━━━━━ Supplied records ━━━━━

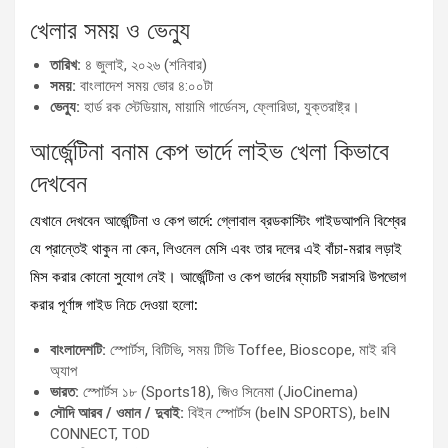
খেলার সময় ও ভেন্যু
তারিখ:
৪ জুলাই, ২০২৬ (শনিবার)
সময়:
বাংলাদেশ সময় ভোর ৪:০০টা
ভেন্যু:
হার্ড রক স্টেডিয়াম, মায়ামি গার্ডেনস, ফ্লোরিডা, যুক্তরাষ্ট্র।
আর্জেন্টিনা বনাম কেপ ভার্দে লাইভ খেলা কিভাবে
দেখবেন
যেখানে দেখবেন আর্জেন্টিনা ও কেপ ভার্দে: গ্লোবাল ব্রডকাস্টিং গাইডআপনি বিশ্বের
যে প্রান্তেই থাকুন না কেন, লিওনেল মেসি এবং তার দলের এই বাঁচা-মরার লড়াই
মিস করার কোনো সুযোগ নেই। আর্জেন্টিনা ও কেপ ভার্দের ম্যাচটি সরাসরি উপভোগ
করার পূর্ণাঙ্গ গাইড নিচে দেওয়া হলো:
বাংলাদেশটি:
স্পোর্টস, বিটিভি, সময় টিভি Toffee, Bioscope, মাই রবি
অ্যাপ
ভারত:
স্পোর্টস ১৮ (Sports18), জিও সিনেমা (JioCinema)
সৌদি আরব / ওমান / দুবাই:
বিইন স্পোর্টস (beIN SPORTS), beIN
CONNECT, TOD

━━━━━

Output every record verbatim, skipping images.

■ Solution to this exercise
খেলার সময় ও ভেন্যু
তারিখ:
৪ জুলাই, ২০২৬ (শনিবার)
সময়:
বাংলাদেশ সময় ভোর ৪:০০টা
ভেন্যু:
হার্ড রক স্টেডিয়াম, মায়ামি গার্ডেনস, ফ্লোরিডা, যুক্তরাষ্ট্র।
আর্জেন্টিনা বনাম কেপ ভার্দে লাইভ খেলা কিভাবে
দেখবেন
যেখানে দেখবেন আর্জেন্টিনা ও কেপ ভার্দে: গ্লোবাল ব্রডকাস্টিং গাইডআপনি বিশ্বের
যে প্রান্তেই থাকুন না কেন, লিওনেল মেসি এবং তার দলের এই বাঁচা-মরার লড়াই
মিস করার কোনো সুযোগ নেই। আর্জেন্টিনা ও কেপ ভার্দের ম্যাচটি সরাসরি উপভোগ
করার পূর্ণাঙ্গ গাইড নিচে দেওয়া হলো:
বাংলাদেশটি:
স্পোর্টস, বিটিভি, সময় টিভি Toffee, Bioscope, মাই রবি
অ্যাপ
ভারত:
স্পোর্টস ১৮ (Sports18), জিও সিনেমা (JioCinema)
সৌদি আরব / ওমান / দুবাই:
বিইন স্পোর্টস (beIN SPORTS), beIN
CONNECT, TOD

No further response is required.